While Etsy and other venues have made affordable art very accessible, it can sometimes be even cheaper and simpler than that. Patty's son Tyler is "nuts about trains" and her wheels started turning when she saw a used copy of The Little Engine That Could at a thrift shop she frequents in New York. The book was definitely second (or third or fourth)-hand as the spine was broken and pages were missing but this turned out to be a plus since the salesperson gave it to her for free...
(See more of Patty's framing project as well as her go at a DIY cardboard play kitchen below the jump.)
I salvaged 4 of the pages that had good pictures of the trains (the nice ones, of course) and mounted them on white card stock and placed them in IKEA's NYTTJA frames ($1.99).
I hung them over his crib where I've been too paranoid to hang anything. But since these are so light (the front is plastic, the back is cardboard), I used Velcro so he can't remove them, and if he does, no nails or hardware can potentially fall into his crib.

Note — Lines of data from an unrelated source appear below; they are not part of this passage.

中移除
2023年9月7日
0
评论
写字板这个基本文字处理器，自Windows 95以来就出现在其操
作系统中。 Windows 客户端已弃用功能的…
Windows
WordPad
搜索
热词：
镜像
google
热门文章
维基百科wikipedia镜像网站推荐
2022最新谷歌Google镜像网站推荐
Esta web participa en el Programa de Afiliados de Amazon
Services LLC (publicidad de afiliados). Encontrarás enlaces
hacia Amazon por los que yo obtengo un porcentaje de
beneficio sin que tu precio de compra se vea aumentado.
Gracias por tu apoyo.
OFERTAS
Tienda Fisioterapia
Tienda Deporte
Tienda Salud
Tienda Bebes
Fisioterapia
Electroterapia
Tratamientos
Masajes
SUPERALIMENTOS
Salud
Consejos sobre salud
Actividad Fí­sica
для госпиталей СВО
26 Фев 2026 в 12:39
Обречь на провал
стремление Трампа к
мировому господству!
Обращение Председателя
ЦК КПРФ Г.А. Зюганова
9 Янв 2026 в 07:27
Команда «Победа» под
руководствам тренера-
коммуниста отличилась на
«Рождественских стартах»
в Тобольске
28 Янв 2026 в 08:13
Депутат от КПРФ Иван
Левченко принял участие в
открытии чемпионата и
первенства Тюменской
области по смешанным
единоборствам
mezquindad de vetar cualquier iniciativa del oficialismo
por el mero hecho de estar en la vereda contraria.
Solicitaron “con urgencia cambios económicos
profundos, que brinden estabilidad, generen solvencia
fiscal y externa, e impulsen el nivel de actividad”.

As clever and beautiful as many of the DIY play kitchens we've featured on Ohdeedoh are, these can be simple projects, too. Though Patty admits that hers took on a "last-minute halloween costume vibe," the important thing is that it was inexpensive, she was able to reuse a cardboard box, and, most importantly, Tyler loves it!

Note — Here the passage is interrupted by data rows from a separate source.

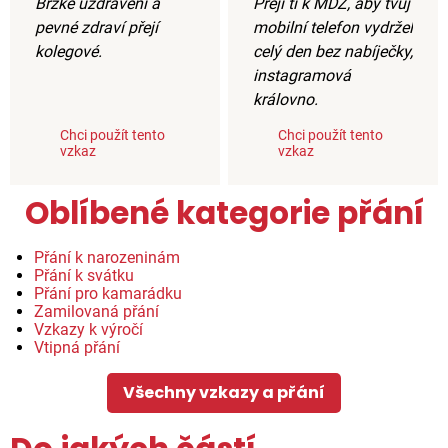
Brzké uzdravení a
Přeji ti k MDŽ, aby tvůj
pevné zdraví přejí
mobilní telefon vydržel
kolegové.
celý den bez nabíječky,
instagramová
královno.
Chci použít tento
Chci použít tento
vzkaz
vzkaz
Oblíbené kategorie přání
Přání k narozeninám
Přání k svátku
Přání pro kamarádku
Zamilovaná přání
Vzkazy k výročí
Vtipná přání
Všechny vzkazy a přání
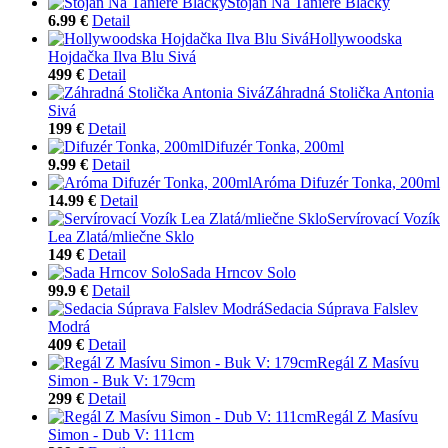
Stojan Na Taniere Blacky
6.99 €
Detail
Hollywoodska
Hojdačka Ilva Blu Sivá
499 €
Detail
Záhradná Stolička Antonia
Sivá
199 €
Detail
Difuzér Tonka, 200ml
9.99 €
Detail
Aróma Difuzér Tonka, 200ml
14.99 €
Detail
Servírovací Vozík
Lea Zlatá/mliečne Sklo
149 €
Detail
Sada Hrncov Solo
99.9 €
Detail
Sedacia Súprava Falslev
Modrá
409 €
Detail
Regál Z Masívu
Simon - Buk V: 179cm
299 €
Detail
Regál Z Masívu
Simon - Dub V: 111cm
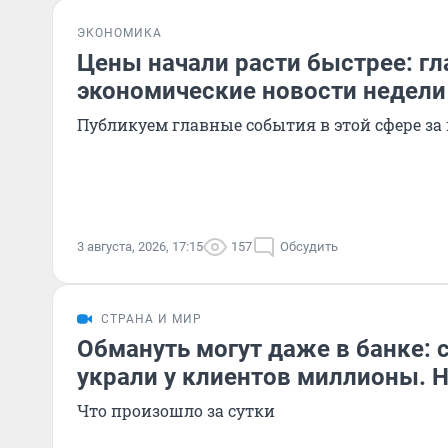
ЭКОНОМИКА
Цены начали расти быстрее: г
экономические новости недели
Публикуем главные события в этой сфере за
3 августа, 2026, 17:15
157
Обсудить
СТРАНА И МИР
Обмануть могут даже в банке:
украли у клиентов миллионы. 
Что произошло за сутки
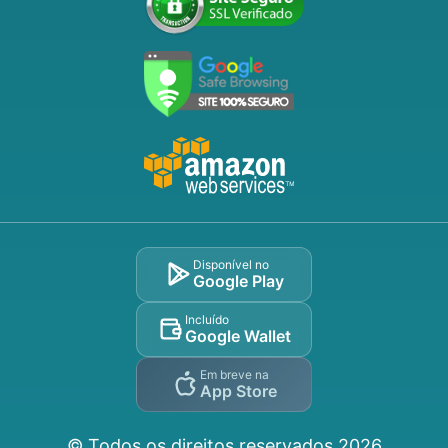
Disponível no
Google Play
Incluído
Google Wallet
Em breve na
App Store
© Todos os direitos reservados
2026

I actually used the box from a brand new toilet we had just installed. I knew it was going to be a hit when Tyler started to play with it before I even did step one. I thought I would try to only use items we had in our home -- cabinet knobs from an old apartment, apron I never used, etc. But I ran out of that contact paper and thought my faucet fashioned from duct tape and a paper towel tube was lame. So I covered the remaining box with tin foil hoping I'd get a "stainless steel" feel, but got more of a last-minute halloween costume vibe. And I bought a foam heart form (for making wreaths, I guess) and broke it in half, covered it with tin foil for the faucet. My intentions are to remove all of the tin foil and paint the faucet and buy more contact paper. But at least if that never happens, I can still call it done. And it doesn't stop Tyler from serving his delicious, albeit al dente, macaroni.
Thanks for sharing with us, Patty. And thank you, Tyler, for modeling!